GAO, the investigative arm of Congress, estimated that states could spend between $1.9 billion and $5.3 billion on such testing over a six-year period. The cost would depend on the kinds of tests the state decided to use.
Least costly are multiple-choice tests that are machine scored. Most costly would be a combination of multiple choice and open-ended questions, such as essays, that must be hand-scored.
"Up to this point, Congress didn't have a definitive word on [the costs] and now they do," said David Griffith, director of governmental and public affairs for the National Association of State Boards of Education, (NASBE), a trade group. NASBE came under fire when it estimated two years ago that states would spend between $2.7 billion and $7 billion to implement the testing requirements. "We feel pretty vindicated," Griffith said. "It affirms our estimates."

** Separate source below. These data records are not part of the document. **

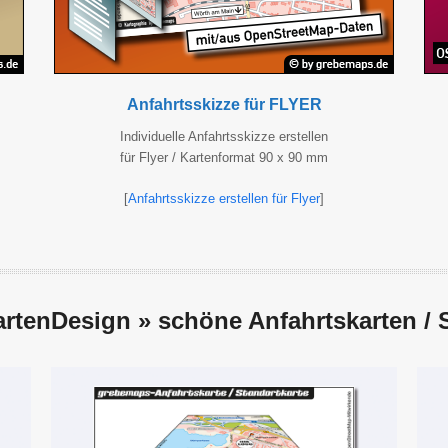
Anfahrtsskizze für FLYER
Individuelle Anfahrtsskizze erstellen
für Flyer / Kartenformat 90 x 90 mm
[
Anfahrtsskizze erstellen für Flyer
]
rtenDesign » schöne
Anfahrtskarten / 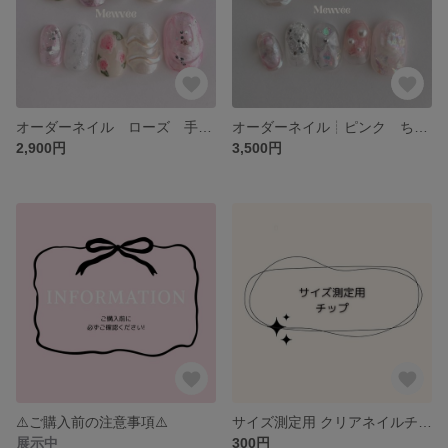
オーダーネイル ローズ 手書き オーロラ ぷっくり ガーリー 個性派 ネイルチップ ウェディング ブライダル 前撮り 卒業式 色変更可能
オーダーネイル┊︎ピンク ちゅるん パール 韓国風 ネイルチップ ガーリーポップ リボン 夢かわ 個性派 オーロラ ウェディング ブライダル 前撮り 卒業式
2,900円
3,500円
⚠️ご購入前の注意事項⚠️
サイズ測定用 クリアネイルチップ
展示中
300円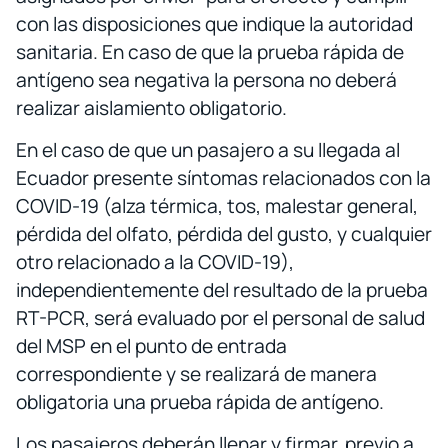
con las disposiciones que indique la autoridad
sanitaria. En caso de que la prueba rápida de
antígeno sea negativa la persona no deberá
realizar aislamiento obligatorio.
En el caso de que un pasajero a su llegada al
Ecuador presente síntomas relacionados con la
COVID-19 (alza térmica, tos, malestar general,
pérdida del olfato, pérdida del gusto, y cualquier
otro relacionado a la COVID-19),
independientemente del resultado de la prueba
RT-PCR, será evaluado por el personal de salud
del MSP en el punto de entrada
correspondiente y se realizará de manera
obligatoria una prueba rápida de antígeno.
Los pasajeros deberán llenar y firmar, previo a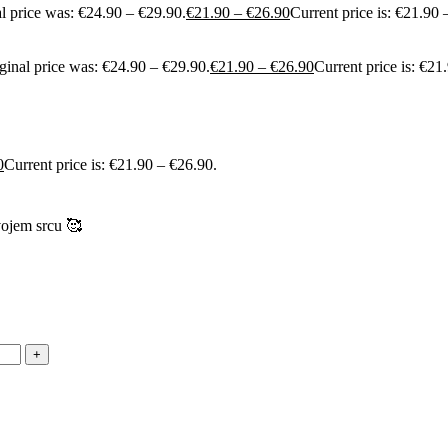
l price was: €24.90 – €29.90.
€
21.90
–
€
26.90
Current price is: €21.90 
ginal price was: €24.90 – €29.90.
€
21.90
–
€
26.90
Current price is: €21
0
Current price is: €21.90 – €26.90.
vojem srcu 🥰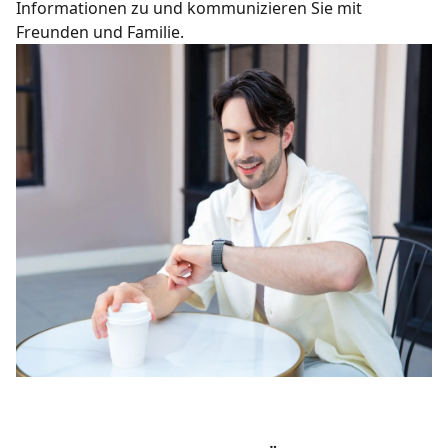
Informationen zu und kommunizieren Sie mit
Freunden und Familie.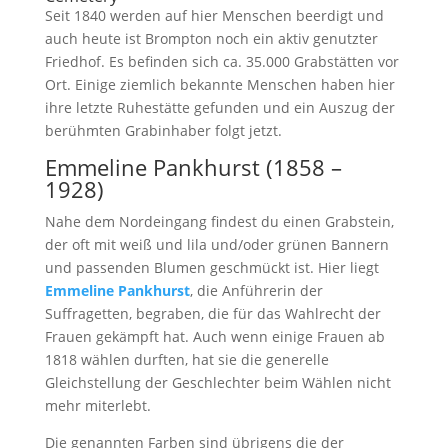
Seit 1840 werden auf hier Menschen beerdigt und
auch heute ist Brompton noch ein aktiv genutzter
Friedhof. Es befinden sich ca. 35.000 Grabstätten vor
Ort. Einige ziemlich bekannte Menschen haben hier
ihre letzte Ruhestätte gefunden und ein Auszug der
berühmten Grabinhaber folgt jetzt.
Emmeline Pankhurst (1858 –
1928)
Nahe dem Nordeingang findest du einen Grabstein,
der oft mit weiß und lila und/oder grünen Bannern
und passenden Blumen geschmückt ist. Hier liegt
Emmeline Pankhurst
, die Anführerin der
Suffragetten, begraben, die für das Wahlrecht der
Frauen gekämpft hat. Auch wenn einige Frauen ab
1818 wählen durften, hat sie die generelle
Gleichstellung der Geschlechter beim Wählen nicht
mehr miterlebt.
Die genannten Farben sind übrigens die der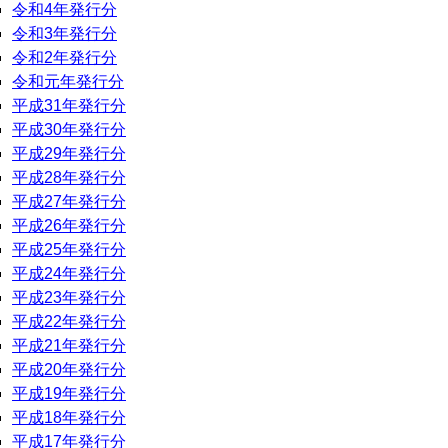
令和4年発行分
令和3年発行分
令和2年発行分
令和元年発行分
平成31年発行分
平成30年発行分
平成29年発行分
平成28年発行分
平成27年発行分
平成26年発行分
平成25年発行分
平成24年発行分
平成23年発行分
平成22年発行分
平成21年発行分
平成20年発行分
平成19年発行分
平成18年発行分
平成17年発行分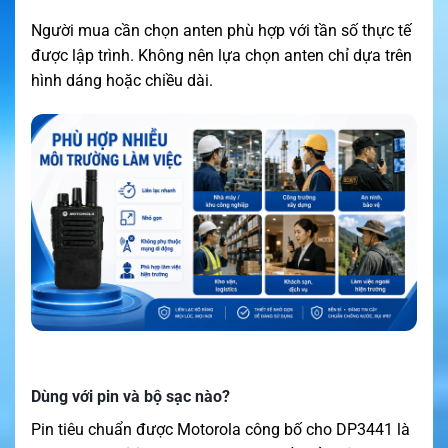
Người mua cần chọn anten phù hợp với tần số thực tế
được lập trình. Không nên lựa chọn anten chỉ dựa trên
hình dáng hoặc chiều dài.
Dùng với pin và bộ sạc nào?
Pin tiêu chuẩn được Motorola công bố cho DP3441 là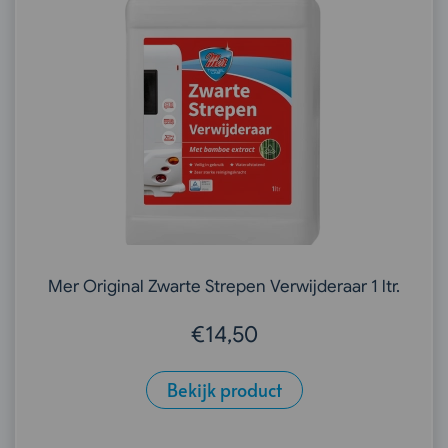
Mer Original Zwarte Strepen Verwijderaar 1 ltr.
€
14,50
Bekijk product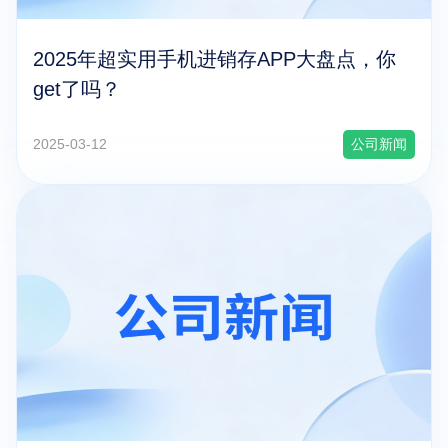
2025年超实用手机进销存APP大盘点，你
get了吗？
2025-03-12
公司新闻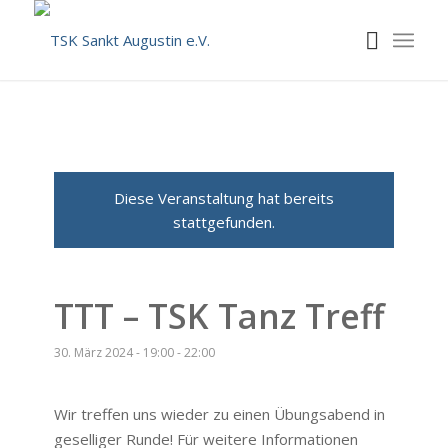
Diese Veranstaltung hat bereits
stattgefunden.
TTT – TSK Tanz Treff
30. März 2024 - 19:00
-
22:00
Wir treffen uns wieder zu einen Übungsabend in
geselliger Runde! Für weitere Informationen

Jack Jennings, director of the Center on Education Policy, a Washington, D.C., education think tank, told Stateline.org he thought the GAO's estimates were accurate and that states will probably end up spending somewhere in the middle of GAO's cost range -- $3.9 billion. "The president and the Hill are deluding themselves if they don't think that [No Child Left Behind] doesn't impose immense costs on states and school districts," Jennings said. "This [report] will be an additional prod to have Congress provide more money to carry out this law."

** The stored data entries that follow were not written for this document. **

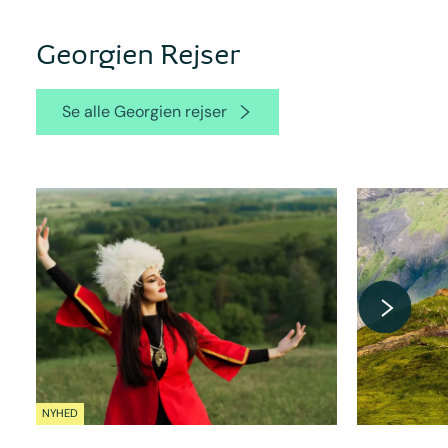
Georgien Rejser
Se alle Georgien rejser
NYHED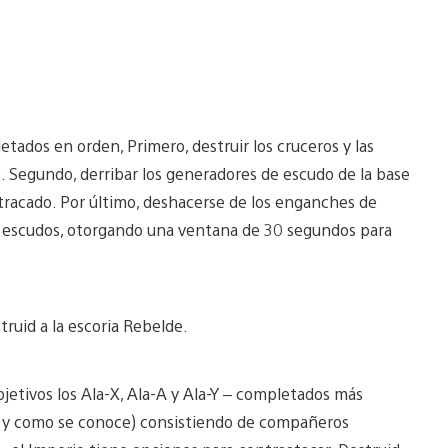
tados en orden, Primero, destruir los cruceros y las
. Segundo, derribar los generadores de escudo de la base
tracado. Por último, deshacerse de los enganches de
sus escudos, otorgando una ventana de 30 segundos para
truid a la escoria Rebelde.
bjetivos los Ala-X, Ala-A y Ala-Y – completados más
al y como se conoce) consistiendo de compañeros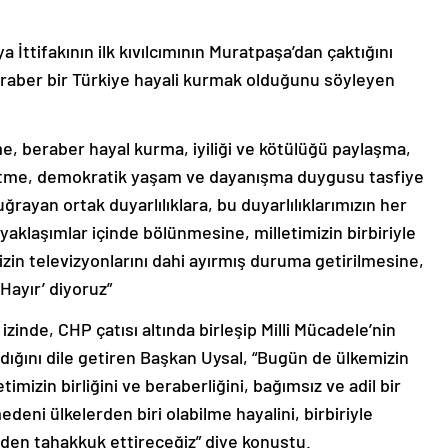
İttifakının ilk kıvılcımının Muratpaşa’dan çaktığını
 beraber bir Türkiye hayali kurmak olduğunu söyleyen
, beraber hayal kurma, iyiliği ve kötülüğü paylaşma,
tme, demokratik yaşam ve dayanışma duygusu tasfiye
yan ortak duyarlılıklara, bu duyarlılıklarımızın her
 yaklaşımlar içinde bölünmesine, milletimizin birbiriyle
zin televizyonlarını dahi ayırmış duruma getirilmesine,
‘Hayır’ diyoruz”
inde, CHP çatısı altında birleşip Milli Mücadele’nin
dığını dile getiren Başkan Uysal, “Bugün de ülkemizin
mizin birliğini ve beraberliğini, bağımsız ve adil bir
deni ülkelerden biri olabilme hayalini, birbiriyle
en tahakkuk ettireceğiz” diye konuştu.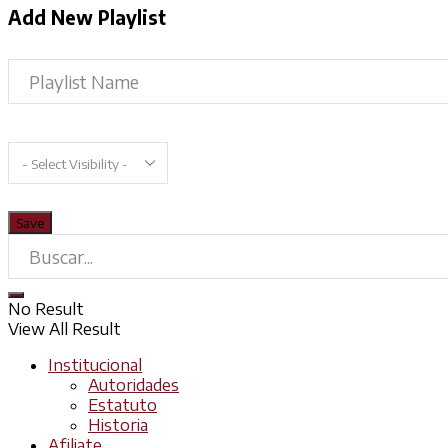
Add New Playlist
No Result
View All Result
Institucional
Autoridades
Estatuto
Historia
Afiliate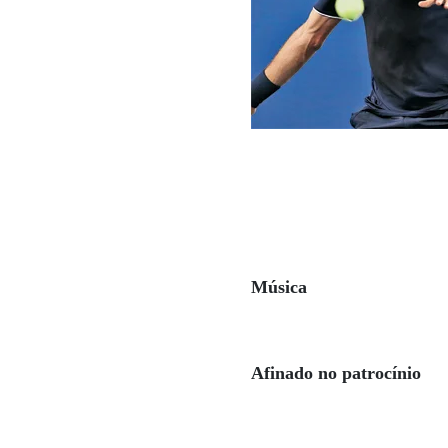
Música
Afinado no patrocínio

Some are concerned the report will encourage states to opt for multiple-choice tests simply to save money. "The only way there is enough money there is if states use bare-bones, multiple-choice, bubble tests," said David Shreve, education expert at the National Conference of State Legislatures. Shreve said the report's finding also might put pressure on the states to "dumb down" their tests to save money.
Congress is providing enough money for the states to put in basic, minimum tests, but not the funds needed to help students achieve at high levels, said Michael Pons, policy analyst with the National Education Association, the largest U.S. teachers' union.

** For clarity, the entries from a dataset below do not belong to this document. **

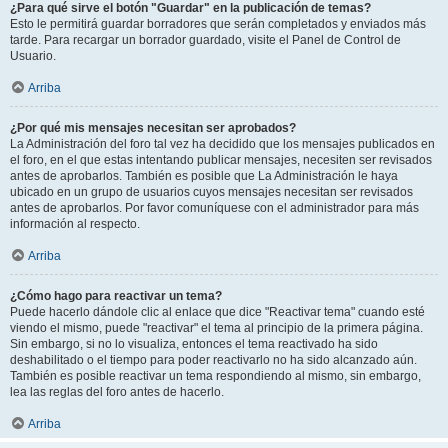
¿Para qué sirve el botón "Guardar" en la publicación de temas?
Esto le permitirá guardar borradores que serán completados y enviados más
tarde. Para recargar un borrador guardado, visite el Panel de Control de
Usuario.
Arriba
¿Por qué mis mensajes necesitan ser aprobados?
La Administración del foro tal vez ha decidido que los mensajes publicados en
el foro, en el que estas intentando publicar mensajes, necesiten ser revisados
antes de aprobarlos. También es posible que La Administración le haya
ubicado en un grupo de usuarios cuyos mensajes necesitan ser revisados
antes de aprobarlos. Por favor comuníquese con el administrador para más
información al respecto.
Arriba
¿Cómo hago para reactivar un tema?
Puede hacerlo dándole clic al enlace que dice "Reactivar tema" cuando esté
viendo el mismo, puede "reactivar" el tema al principio de la primera página.
Sin embargo, si no lo visualiza, entonces el tema reactivado ha sido
deshabilitado o el tiempo para poder reactivarlo no ha sido alcanzado aún.
También es posible reactivar un tema respondiendo al mismo, sin embargo,
lea las reglas del foro antes de hacerlo.
Arriba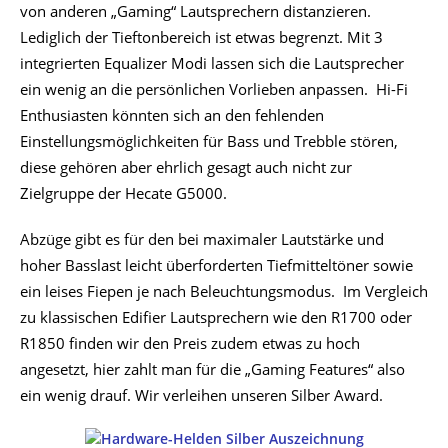
von anderen „Gaming“ Lautsprechern distanzieren.
Lediglich der Tieftonbereich ist etwas begrenzt. Mit 3
integrierten Equalizer Modi lassen sich die Lautsprecher
ein wenig an die persönlichen Vorlieben anpassen. Hi-Fi
Enthusiasten könnten sich an den fehlenden
Einstellungsmöglichkeiten für Bass und Trebble stören,
diese gehören aber ehrlich gesagt auch nicht zur
Zielgruppe der Hecate G5000.
Abzüge gibt es für den bei maximaler Lautstärke und
hoher Basslast leicht überforderten Tiefmitteltöner sowie
ein leises Fiepen je nach Beleuchtungsmodus. Im Vergleich
zu klassischen Edifier Lautsprechern wie den R1700 oder
R1850 finden wir den Preis zudem etwas zu hoch
angesetzt, hier zahlt man für die „Gaming Features“ also
ein wenig drauf. Wir verleihen unseren Silber Award.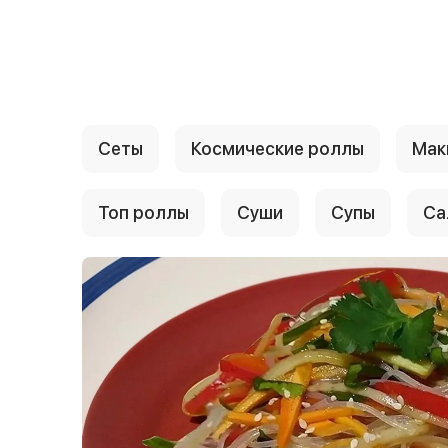
{{ textContacts }}
Сеты
Космические роллы
Мак
Топ роллы
Суши
Супы
Са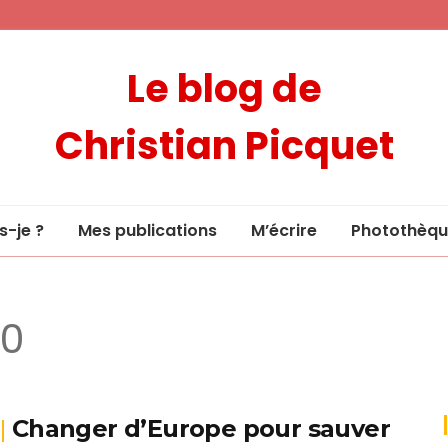
Le blog de
Christian Picquet
s-je ?
Mes publications
M’écrire
Photothèqu
10
Changer d’Europe pour sauver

The No Child Left Behind law guarantees $4 billion over six years, said Jim Manley, spokesman for Sen. Edward Kennedy (D-Mass.), ranking Democrat on the Senate Health, Education, Labor and Pensions (HELP) Committee. "This study raises the question whether that is going to be sufficient to develop, administer and score the highest quality of test in each state," he said.
For key Republicans on the Hill, the answer is yes. "This new report confirms that states are being provided with the resources they need to adequately and accurately assess student progress and make sure no child is left behind," Sen. Judd Gregg (R-NH), the HELP committee chairman.
David Salisbury, director of Cato's Center for Educational Freedom, predicted GAO's conclusions would justify keeping education funds at current levels. "This report makes the states look hard-pressed to claim that they can't do this with the money they are getting," Salisbury said.
In some states, such as New Hampshire, Utah and Hawaii, state lawmakers are balking at the cost of the education law.
GAO's cost estimate, required by the No Child Left Behind law, spans six years and is not broken down by year. Nor does it include the cost of providing alternative tests for students who have learning disabilities or don't speak English well. For this fiscal year, Congress set aside nearly $385 million for testing.
The U.S. Department of Education declined to comment on the overall GAO findings and instead pointed to departmental comments within the report itself. There, the department said it had concerns about GAO's methodology and faulted the agency for not providing a "complete picture" of federal funds available to states.
The GAO report (GAO-03-389) is called "Title I: Characteristics of Tests Will Influence Expenses; Information Sharing May Help States Realize Efficiencies."